WHAT YOU WILL DO: Please repeat only the lines below starting at the line that holds "التركيز على الخارج وإهمال الداخل؟.ا" and ending at the line that holds "studioalbum heeft superster", exactly, with both of those lines included and every picture omitted.

Stored data entries
[Start of Attachment]
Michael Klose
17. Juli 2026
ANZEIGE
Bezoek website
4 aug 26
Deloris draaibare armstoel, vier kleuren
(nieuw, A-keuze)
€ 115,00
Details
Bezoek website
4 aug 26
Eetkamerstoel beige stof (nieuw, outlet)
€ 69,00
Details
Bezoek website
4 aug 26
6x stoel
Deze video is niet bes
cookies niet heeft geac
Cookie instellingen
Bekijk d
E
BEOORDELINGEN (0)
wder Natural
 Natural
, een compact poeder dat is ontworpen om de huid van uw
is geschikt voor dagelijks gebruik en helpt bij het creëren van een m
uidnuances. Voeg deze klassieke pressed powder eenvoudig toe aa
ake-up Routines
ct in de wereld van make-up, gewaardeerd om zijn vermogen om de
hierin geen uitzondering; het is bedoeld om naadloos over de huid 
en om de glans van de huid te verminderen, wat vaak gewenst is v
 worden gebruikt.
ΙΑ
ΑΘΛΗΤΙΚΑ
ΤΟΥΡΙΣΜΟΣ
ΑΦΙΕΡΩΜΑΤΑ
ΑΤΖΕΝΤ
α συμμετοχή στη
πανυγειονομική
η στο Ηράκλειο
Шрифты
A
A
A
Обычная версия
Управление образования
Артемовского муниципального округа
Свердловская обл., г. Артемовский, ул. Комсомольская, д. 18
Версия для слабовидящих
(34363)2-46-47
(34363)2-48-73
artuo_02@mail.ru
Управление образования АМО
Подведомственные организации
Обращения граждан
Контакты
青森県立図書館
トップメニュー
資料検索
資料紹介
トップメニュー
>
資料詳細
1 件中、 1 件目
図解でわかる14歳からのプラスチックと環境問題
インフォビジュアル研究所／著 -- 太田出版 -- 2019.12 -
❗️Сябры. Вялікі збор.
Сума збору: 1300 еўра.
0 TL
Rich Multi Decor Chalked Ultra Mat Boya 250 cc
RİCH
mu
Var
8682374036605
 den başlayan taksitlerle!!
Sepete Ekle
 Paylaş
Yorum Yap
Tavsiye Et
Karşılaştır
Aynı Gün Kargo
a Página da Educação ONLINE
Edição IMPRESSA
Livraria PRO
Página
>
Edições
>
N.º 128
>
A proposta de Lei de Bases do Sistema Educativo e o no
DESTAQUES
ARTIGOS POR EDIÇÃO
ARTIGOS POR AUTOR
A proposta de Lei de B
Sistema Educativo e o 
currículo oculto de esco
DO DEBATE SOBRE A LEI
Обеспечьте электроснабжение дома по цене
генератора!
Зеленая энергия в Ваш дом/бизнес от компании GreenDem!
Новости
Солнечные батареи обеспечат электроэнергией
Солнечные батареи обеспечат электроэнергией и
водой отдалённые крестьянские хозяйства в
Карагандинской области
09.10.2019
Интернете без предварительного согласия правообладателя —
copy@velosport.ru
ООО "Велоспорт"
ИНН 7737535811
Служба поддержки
[End of Attachment]
[Start of Attachment]
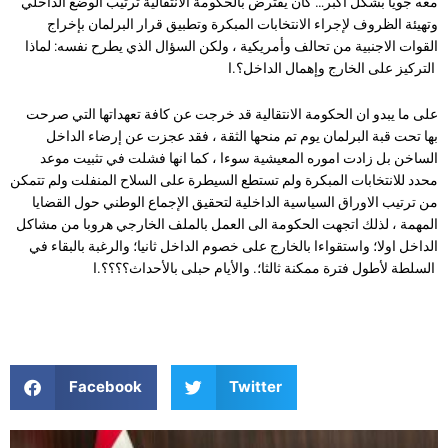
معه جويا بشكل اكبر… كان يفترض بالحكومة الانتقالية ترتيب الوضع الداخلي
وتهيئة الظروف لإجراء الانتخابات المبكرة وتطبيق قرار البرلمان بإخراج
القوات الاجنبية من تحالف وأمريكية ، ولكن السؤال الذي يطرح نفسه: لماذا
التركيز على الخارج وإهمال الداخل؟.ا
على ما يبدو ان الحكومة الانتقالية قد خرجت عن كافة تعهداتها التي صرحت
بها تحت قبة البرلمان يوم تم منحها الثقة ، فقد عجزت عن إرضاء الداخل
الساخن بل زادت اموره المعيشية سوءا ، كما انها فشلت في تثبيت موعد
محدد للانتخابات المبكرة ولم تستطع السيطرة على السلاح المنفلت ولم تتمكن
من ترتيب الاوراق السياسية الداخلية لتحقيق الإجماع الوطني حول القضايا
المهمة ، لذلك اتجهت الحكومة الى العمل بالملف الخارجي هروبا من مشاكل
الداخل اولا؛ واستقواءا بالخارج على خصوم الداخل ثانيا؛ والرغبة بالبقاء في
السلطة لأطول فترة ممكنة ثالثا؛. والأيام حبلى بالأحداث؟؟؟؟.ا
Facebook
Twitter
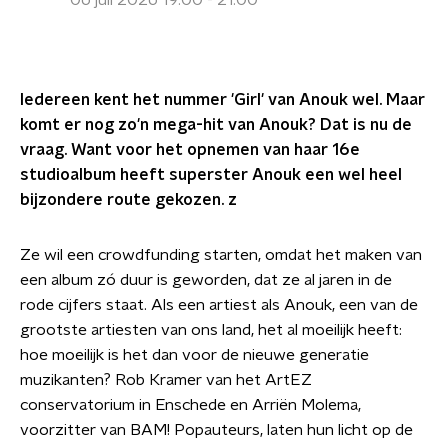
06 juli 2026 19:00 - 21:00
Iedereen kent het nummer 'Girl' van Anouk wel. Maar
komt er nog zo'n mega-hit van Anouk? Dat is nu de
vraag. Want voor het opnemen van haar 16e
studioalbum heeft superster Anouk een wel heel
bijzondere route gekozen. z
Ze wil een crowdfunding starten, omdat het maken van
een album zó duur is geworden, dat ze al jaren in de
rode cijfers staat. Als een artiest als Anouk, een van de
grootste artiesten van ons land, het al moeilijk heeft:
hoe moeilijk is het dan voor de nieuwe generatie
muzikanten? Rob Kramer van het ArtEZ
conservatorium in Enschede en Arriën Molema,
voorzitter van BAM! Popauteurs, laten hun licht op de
[End of Attachment]
WRITTEN SOLUTION:
التركيز على الخارج وإهمال الداخل؟.ا
على ما يبدو ان الحكومة الانتقالية قد خرجت عن كافة تعهداتها التي صرحت
بها تحت قبة البرلمان يوم تم منحها الثقة ، فقد عجزت عن إرضاء الداخل
الساخن بل زادت اموره المعيشية سوءا ، كما انها فشلت في تثبيت موعد
محدد للانتخابات المبكرة ولم تستطع السيطرة على السلاح المنفلت ولم تتمكن
من ترتيب الاوراق السياسية الداخلية لتحقيق الإجماع الوطني حول القضايا
المهمة ، لذلك اتجهت الحكومة الى العمل بالملف الخارجي هروبا من مشاكل
الداخل اولا؛ واستقواءا بالخارج على خصوم الداخل ثانيا؛ والرغبة بالبقاء في
السلطة لأطول فترة ممكنة ثالثا؛. والأيام حبلى بالأحداث؟؟؟؟.ا
Facebook
Twitter
06 juli 2026 19:00 - 21:00
Iedereen kent het nummer 'Girl' van Anouk wel. Maar
komt er nog zo'n mega-hit van Anouk? Dat is nu de
vraag. Want voor het opnemen van haar 16e
studioalbum heeft superster Anouk een wel heel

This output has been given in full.